PopNet supports both Python 2.7 or Python 3.6+, and also requires DiPDE to be installed. See our Installation instructions for help on installing DiPDE and the BMTK.

Documentation and Tutorials

Our github page contains a number of jupyter-notebook tutorials for using the BMTK in general and PopNet specific examples for: * Building a simple two population model.

About DiPDE

DiPDE was developed at the Allen Institute for Brain Science for population level modeling of the mammallian cortex. For a list of the available features please see the DiPDE documentation.

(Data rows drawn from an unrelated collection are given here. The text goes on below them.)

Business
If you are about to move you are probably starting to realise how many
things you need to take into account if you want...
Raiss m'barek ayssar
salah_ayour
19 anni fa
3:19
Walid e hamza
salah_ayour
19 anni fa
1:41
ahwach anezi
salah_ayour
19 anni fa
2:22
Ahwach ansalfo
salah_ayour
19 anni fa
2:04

For further questions about DiPDE please contact Nicholas Cain (nicholasc at alleninstitute dot org)

Previous Materials

The following are from previous tutorials, workshops, and presentations; and may not work with the latest version of the BMTK. * CNS 2018 Workshop: notebooks * Summer Workshop on the Dynamic Brain 2018: notebooks.

Examples

The AllenInstitute/bmtk repo contains a number of PopNet examples, many with pre-built networks and can be immediately ran. These tutorials will have the folder prefix pop_ and to run them in the command-line simply call:

$ python run_popnet.py config.json

Current examples

  • pop_2pop - A simple recurrently connected network with one excitatory and one inhibitory population.

  • pop_7pops_converted - A conversion our a mouse cortex L4 spiking network into a population rates network.